◆ WORK TASK
Filter the data for lines with the word "gerne" and copy those lines.

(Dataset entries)
-=-=-=-=-
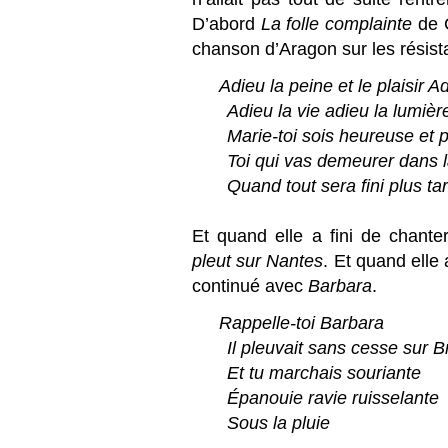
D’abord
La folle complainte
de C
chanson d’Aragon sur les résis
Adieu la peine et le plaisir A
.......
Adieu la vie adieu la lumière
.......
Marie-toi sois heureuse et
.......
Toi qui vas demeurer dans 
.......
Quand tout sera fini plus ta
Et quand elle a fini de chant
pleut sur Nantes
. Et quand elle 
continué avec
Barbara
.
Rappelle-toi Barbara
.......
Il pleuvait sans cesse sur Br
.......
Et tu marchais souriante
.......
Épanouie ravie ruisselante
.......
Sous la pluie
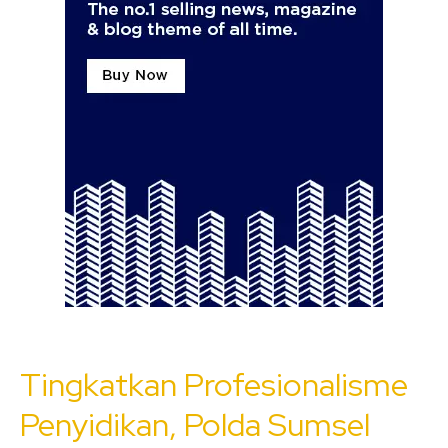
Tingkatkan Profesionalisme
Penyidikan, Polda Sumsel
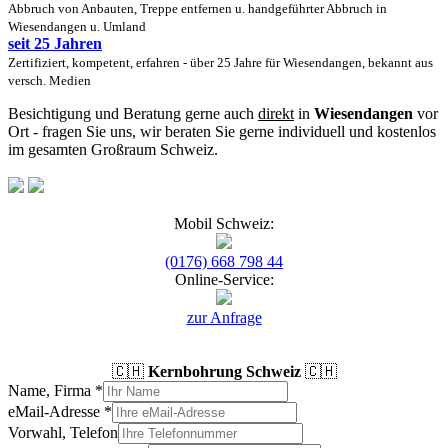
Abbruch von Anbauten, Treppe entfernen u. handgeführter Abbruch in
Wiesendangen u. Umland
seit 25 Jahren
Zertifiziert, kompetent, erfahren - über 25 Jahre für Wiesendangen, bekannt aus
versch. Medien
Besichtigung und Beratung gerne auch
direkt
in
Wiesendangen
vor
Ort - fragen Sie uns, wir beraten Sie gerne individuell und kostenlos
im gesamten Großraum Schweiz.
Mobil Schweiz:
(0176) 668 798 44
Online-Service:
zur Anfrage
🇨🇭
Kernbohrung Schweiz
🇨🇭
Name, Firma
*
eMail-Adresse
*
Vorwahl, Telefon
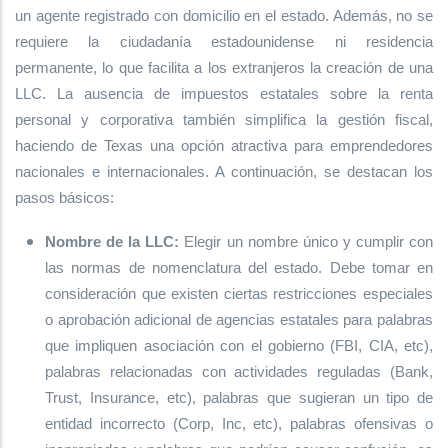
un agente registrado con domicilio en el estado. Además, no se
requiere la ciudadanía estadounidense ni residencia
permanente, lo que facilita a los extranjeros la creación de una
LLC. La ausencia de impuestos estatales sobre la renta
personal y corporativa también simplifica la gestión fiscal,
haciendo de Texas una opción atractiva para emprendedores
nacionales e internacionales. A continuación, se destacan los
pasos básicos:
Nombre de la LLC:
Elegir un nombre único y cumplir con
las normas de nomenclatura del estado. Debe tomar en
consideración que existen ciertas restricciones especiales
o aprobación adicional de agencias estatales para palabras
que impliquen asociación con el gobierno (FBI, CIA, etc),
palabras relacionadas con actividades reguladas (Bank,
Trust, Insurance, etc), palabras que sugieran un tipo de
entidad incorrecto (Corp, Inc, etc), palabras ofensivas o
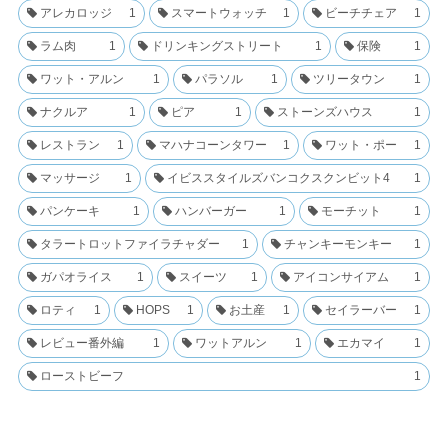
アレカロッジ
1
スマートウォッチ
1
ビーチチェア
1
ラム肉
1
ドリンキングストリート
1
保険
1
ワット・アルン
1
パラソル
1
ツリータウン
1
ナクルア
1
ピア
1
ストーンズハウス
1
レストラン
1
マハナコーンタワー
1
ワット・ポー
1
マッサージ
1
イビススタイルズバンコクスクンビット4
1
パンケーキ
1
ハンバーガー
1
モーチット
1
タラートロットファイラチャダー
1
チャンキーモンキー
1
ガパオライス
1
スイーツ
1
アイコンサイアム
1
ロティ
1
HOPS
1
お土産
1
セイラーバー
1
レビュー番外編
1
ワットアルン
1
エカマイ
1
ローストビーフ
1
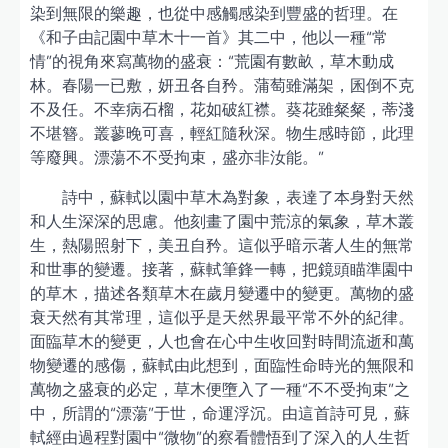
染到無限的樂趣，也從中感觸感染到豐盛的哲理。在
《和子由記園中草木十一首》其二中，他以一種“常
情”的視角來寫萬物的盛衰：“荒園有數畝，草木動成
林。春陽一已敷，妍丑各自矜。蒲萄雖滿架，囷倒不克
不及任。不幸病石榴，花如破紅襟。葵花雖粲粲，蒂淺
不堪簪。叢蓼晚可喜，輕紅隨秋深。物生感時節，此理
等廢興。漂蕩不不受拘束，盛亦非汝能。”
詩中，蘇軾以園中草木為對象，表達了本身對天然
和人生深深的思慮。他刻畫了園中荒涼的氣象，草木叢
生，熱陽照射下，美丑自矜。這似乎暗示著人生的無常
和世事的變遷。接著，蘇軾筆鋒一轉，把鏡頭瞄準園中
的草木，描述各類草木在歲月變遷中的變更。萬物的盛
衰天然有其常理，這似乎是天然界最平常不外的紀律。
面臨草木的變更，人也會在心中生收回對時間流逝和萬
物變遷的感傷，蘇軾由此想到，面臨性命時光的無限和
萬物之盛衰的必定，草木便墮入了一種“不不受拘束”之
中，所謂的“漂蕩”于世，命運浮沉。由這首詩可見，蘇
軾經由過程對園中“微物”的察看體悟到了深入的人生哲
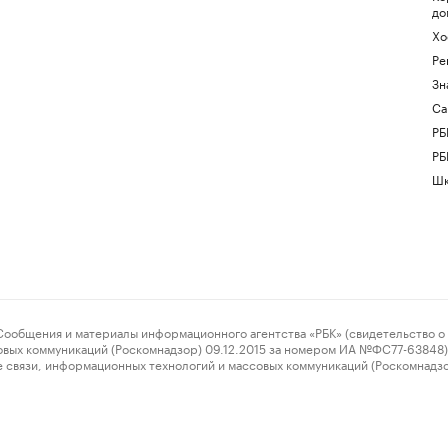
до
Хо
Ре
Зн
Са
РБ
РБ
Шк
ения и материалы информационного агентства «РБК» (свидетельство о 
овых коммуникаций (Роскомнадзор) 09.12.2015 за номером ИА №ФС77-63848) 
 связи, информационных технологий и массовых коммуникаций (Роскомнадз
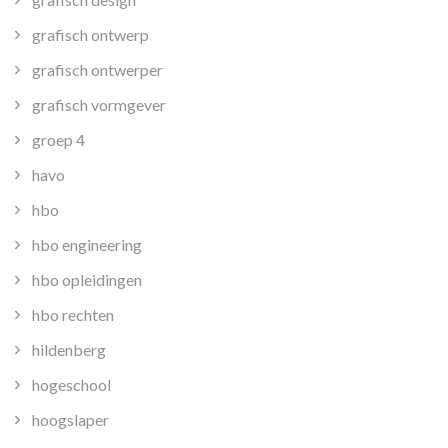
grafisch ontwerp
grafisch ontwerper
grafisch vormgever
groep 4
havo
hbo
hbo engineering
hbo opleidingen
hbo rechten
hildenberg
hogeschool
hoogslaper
-=-=-=-=-
◆ TASK RESULT
Besichtigung und Beratung gerne auch
Ort - fragen Sie uns, wir beraten Sie gerne individuell und kostenlos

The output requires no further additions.